• _WHAT THE TASK ASKS_
In the data that follows, find the line containing "Inga annonser"; then quote that line and every line after it, exactly, through the last one.

####################

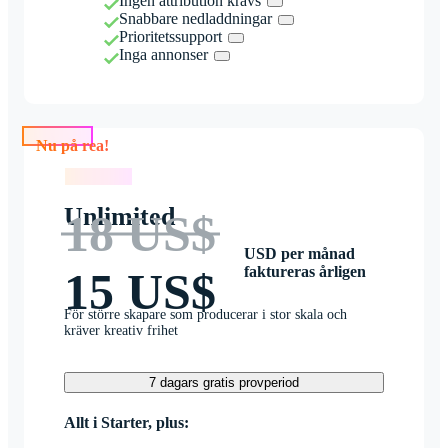
Ingen attribution krävs
Snabbare nedladdningar
Prioritetssupport
Inga annonser
Nu på rea!
Nu på rea!
Unlimited
18 US$
USD per månad
faktureras årligen
15 US$
För större skapare som producerar i stor skala och
kräver kreativ frihet
7 dagars gratis provperiod
Allt i Starter, plus:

####################

• _WORKED SOLUTION_
Inga annonser
Nu på rea!
Nu på rea!
Unlimited
18 US$
USD per månad
faktureras årligen
15 US$
För större skapare som producerar i stor skala och
kräver kreativ frihet
7 dagars gratis provperiod
Allt i Starter, plus:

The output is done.